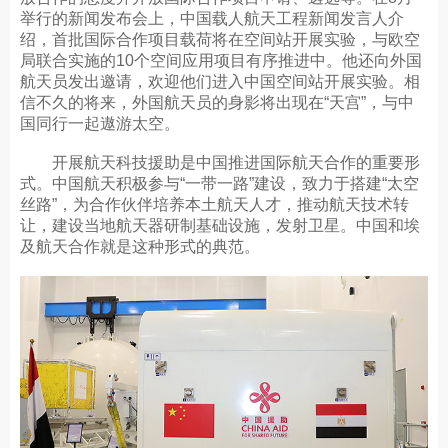
举行的新闻发布会上，中国载人航天工程新闻发言人介
绍，首批国际合作项目载荷将在空间站开展实验，与欧空
局联合实施的10个空间应用项目有序推进中。他还向外国
航天员发出邀请，欢迎他们进入中国空间站开展实验。相
信不久的将来，外国航天员的身影将出现在“天宫”，与中
国同行一起遨游太空。
开展航天科技援助是中国推进国际航天合作的重要形
式。中国航天积极参与“一带一路”建设，致力于搭建“太空
丝路”，为合作伙伴培养本土航天人才，推动航天技术转
让，建设当地航天器研制基础设施，发射卫星。中国和埃
及航天合作就是这种形式的典范。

▸ TASK INSTRUCTIONS
Reproduce exactly the final stretch of the listing, starting at the line that contains "开展航天科技援助是中国推进国际航天合作的重要形" and ending with the last line.

▸ ANSWER BELOW
开展航天科技援助是中国推进国际航天合作的重要形
式。中国航天积极参与“一带一路”建设，致力于搭建“太空
丝路”，为合作伙伴培养本土航天人才，推动航天技术转
让，建设当地航天器研制基础设施，发射卫星。中国和埃
及航天合作就是这种形式的典范。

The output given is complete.